How Do Hamming Codes Work?

Ironically, the ideas that most profoundly shape the way a future generation thinks will end up looking, to that future generation, simpler than they really are ~ Grant Sanderson (3Blue1Brown)

Hamming code is an error correction system that can be used to correct a single error in a message or detect the presence of two errors. This is more advanced version of Parity Check which can recover the original message if there was only a single error/bit-flip during transmission.

Assume the following 16-bit message packet with the positions numbered as shown.

[ 0  1  2  3]
[ 4  5  6  7]
[ 8  9 10 11]
[12 13 14 15]

Hamming code effectively involves a series of parity checks that narrows down position of the error (if there is one). It can also detect the presence of two errors but not correct for it.

In bit#1, store the parity bit for the even columns with bits [1, 5, 9, 13] and [3, 7, 11, 15]. Bit#2 holds parity information for the right two columns. These two combined, specify the column with the error.

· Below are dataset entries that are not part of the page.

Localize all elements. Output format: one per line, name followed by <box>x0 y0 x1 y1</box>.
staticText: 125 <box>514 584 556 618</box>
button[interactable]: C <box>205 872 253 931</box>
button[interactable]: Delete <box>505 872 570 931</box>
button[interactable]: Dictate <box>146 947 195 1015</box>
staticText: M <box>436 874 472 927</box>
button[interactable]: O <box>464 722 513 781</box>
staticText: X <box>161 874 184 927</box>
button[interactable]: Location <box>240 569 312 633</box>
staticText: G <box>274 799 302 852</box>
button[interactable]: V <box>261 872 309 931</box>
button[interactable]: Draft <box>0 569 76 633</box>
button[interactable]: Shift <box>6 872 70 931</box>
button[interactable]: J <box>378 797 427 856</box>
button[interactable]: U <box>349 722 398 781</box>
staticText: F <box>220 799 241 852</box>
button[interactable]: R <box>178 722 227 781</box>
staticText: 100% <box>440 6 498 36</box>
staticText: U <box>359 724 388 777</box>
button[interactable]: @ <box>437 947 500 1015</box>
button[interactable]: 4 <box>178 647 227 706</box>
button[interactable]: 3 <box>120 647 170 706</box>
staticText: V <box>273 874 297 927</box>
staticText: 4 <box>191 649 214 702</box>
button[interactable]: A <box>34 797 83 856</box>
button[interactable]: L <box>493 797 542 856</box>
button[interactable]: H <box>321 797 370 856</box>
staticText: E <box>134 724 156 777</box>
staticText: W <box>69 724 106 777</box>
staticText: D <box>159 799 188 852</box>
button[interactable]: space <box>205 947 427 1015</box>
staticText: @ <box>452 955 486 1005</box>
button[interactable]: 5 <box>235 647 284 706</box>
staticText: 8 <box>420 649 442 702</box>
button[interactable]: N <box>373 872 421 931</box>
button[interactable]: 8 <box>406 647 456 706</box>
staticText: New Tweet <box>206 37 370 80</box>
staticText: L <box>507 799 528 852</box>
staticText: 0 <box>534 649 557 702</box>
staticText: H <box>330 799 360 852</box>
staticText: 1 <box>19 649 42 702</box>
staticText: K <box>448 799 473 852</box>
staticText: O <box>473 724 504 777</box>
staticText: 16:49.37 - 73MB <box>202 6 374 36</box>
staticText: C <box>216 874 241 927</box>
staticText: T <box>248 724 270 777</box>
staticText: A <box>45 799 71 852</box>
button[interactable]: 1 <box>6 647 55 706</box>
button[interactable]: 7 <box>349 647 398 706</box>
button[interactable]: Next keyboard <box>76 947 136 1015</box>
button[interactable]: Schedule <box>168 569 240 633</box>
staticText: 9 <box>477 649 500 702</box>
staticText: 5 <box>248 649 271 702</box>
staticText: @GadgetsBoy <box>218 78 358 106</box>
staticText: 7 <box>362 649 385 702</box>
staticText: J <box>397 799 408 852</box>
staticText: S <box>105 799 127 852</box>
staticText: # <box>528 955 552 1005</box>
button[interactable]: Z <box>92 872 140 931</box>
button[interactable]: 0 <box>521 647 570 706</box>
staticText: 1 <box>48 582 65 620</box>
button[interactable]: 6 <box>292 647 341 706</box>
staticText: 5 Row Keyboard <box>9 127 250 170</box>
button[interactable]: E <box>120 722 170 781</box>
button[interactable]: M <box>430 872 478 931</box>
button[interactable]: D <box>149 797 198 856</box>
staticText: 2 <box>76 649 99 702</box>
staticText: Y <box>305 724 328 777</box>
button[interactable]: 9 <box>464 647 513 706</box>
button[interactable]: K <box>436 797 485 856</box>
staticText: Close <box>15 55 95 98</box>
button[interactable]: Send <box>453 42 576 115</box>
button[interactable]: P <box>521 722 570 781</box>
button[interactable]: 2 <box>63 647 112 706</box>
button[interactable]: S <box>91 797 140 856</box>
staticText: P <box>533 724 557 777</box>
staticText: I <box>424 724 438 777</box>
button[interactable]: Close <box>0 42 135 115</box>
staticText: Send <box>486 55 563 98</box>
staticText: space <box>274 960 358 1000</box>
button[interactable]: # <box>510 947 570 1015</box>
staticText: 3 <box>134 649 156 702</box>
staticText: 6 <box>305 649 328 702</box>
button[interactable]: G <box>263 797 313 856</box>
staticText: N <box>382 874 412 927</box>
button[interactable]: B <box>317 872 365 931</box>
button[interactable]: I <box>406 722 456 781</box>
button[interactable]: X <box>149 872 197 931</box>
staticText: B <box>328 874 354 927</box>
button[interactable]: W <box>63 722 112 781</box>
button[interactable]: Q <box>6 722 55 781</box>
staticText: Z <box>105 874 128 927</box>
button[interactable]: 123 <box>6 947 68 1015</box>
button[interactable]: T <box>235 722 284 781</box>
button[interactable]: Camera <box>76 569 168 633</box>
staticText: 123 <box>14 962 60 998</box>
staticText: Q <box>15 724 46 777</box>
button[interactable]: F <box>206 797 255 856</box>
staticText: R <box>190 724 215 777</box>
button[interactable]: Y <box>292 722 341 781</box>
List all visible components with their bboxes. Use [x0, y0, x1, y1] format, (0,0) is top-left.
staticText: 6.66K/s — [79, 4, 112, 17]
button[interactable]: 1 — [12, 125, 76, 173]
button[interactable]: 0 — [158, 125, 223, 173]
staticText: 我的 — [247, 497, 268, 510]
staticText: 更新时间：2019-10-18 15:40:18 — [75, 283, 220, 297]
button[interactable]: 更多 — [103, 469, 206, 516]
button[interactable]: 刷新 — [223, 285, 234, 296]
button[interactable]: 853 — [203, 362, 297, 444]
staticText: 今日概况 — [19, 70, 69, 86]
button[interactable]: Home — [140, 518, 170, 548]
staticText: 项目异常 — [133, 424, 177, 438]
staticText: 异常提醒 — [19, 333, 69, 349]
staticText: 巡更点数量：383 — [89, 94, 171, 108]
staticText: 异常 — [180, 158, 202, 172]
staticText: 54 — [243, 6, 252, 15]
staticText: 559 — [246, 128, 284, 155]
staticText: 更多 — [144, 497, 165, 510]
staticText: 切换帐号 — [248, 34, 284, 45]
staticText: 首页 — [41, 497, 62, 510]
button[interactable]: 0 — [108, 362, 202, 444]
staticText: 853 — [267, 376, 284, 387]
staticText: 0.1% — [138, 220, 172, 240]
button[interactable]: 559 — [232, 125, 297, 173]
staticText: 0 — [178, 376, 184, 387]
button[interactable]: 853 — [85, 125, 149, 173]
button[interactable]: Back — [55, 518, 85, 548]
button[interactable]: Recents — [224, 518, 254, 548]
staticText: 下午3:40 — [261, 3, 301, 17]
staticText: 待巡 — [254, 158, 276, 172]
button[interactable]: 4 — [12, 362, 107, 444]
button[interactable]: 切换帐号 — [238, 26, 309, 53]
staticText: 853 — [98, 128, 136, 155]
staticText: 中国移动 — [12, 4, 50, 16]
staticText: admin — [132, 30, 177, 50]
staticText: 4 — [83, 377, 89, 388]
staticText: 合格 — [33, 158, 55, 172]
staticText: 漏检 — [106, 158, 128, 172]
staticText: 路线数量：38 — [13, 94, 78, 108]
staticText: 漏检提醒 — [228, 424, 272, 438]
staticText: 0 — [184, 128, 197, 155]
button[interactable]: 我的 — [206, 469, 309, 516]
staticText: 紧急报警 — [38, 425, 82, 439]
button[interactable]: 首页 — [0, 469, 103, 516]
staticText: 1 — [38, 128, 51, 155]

Bit#4 similarly holds parity information for the even rows and bit#8 holds parity information for the lower two rows. These two bits combined, specify the row containing the error, effectively locating the position of the error which can then be removed by flipping the bit.

If all four parity checks pass, then either the message is error free or it has an error in bit#0. This is because the checks said there is no error in even columns, last two columns, even rows and last two rows, leaving just the first row and column. To account for this, we could just ignore bit#0, resulting in 11 bits of information and 4 bits of check bits -> a (15, 11) Hamming Code.

To add double error detection capability, bit#0 could also hold the parity bit for the whole message. If there is a single bit error, the parity of the whole block will fail which can then get corrected by the other bits. However if there are two errors, the whole-message parity check will pass while the error correction using the remaining bits will still indicate the presence of an error. This would indicate the presence of at least two errors in the message. This is called an Extended Hamming Code.

So in summary, the message packet holds 11 bits of data and 5 bits of parity bits.